-- Data for analysis follows --

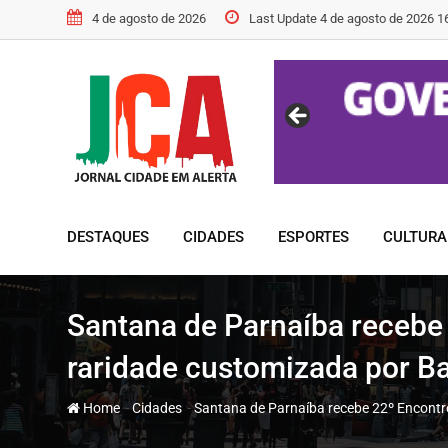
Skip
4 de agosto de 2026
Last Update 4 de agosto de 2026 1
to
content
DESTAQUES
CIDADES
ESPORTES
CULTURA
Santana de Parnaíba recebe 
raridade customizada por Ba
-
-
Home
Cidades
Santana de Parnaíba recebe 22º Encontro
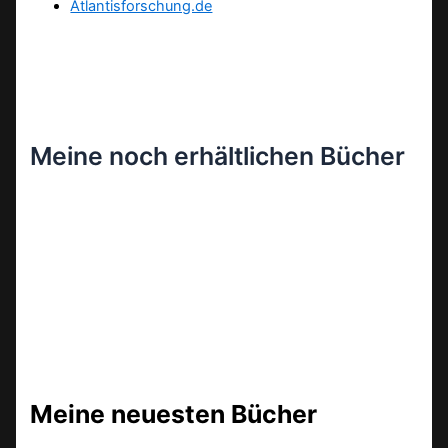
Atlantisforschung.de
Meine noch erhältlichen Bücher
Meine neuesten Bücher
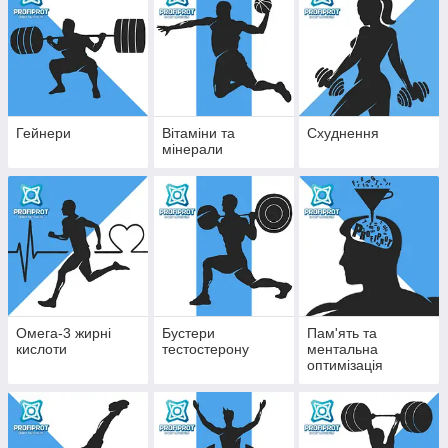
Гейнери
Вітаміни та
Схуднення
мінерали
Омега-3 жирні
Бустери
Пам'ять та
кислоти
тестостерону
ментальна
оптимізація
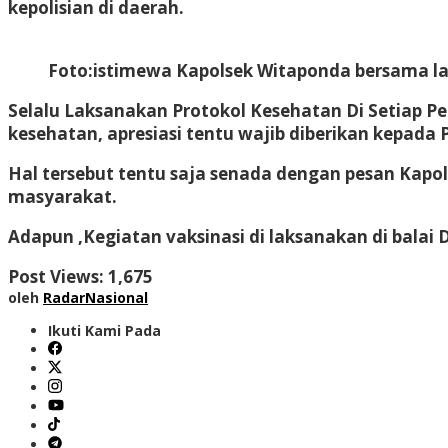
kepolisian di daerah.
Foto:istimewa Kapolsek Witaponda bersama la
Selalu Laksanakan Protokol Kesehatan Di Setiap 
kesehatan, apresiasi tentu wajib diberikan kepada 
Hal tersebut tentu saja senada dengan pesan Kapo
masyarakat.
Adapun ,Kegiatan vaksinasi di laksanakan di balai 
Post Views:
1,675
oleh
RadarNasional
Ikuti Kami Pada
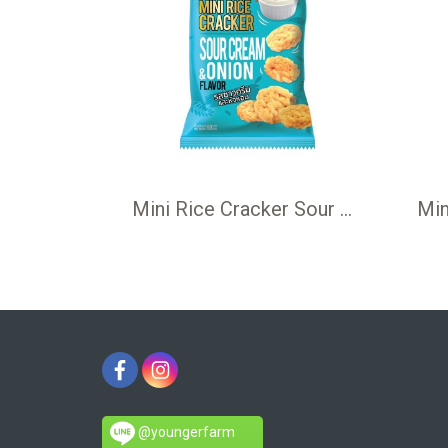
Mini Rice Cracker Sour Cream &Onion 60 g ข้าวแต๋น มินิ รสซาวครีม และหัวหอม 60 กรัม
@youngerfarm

-- Data for analysis concluded --

**What you should do:** Take the line that contains "тестостерону" and every line after it down to the last line of the entries above, and output them exactly, with nothing else and no pictures.

**Solution to this task:**
тестостерону
ментальна
оптимізація
kepolisian di daerah.
Foto:istimewa Kapolsek Witaponda bersama la
Selalu Laksanakan Protokol Kesehatan Di Setiap 
kesehatan, apresiasi tentu wajib diberikan kepada 
Hal tersebut tentu saja senada dengan pesan Kapo
masyarakat.
Adapun ,Kegiatan vaksinasi di laksanakan di balai 
Post Views:
1,675
oleh
RadarNasional
Ikuti Kami Pada
Mini Rice Cracker Sour Cream &Onion 60 g ข้าวแต๋น มินิ รสซาวครีม และหัวหอม 60 กรัม
@youngerfarm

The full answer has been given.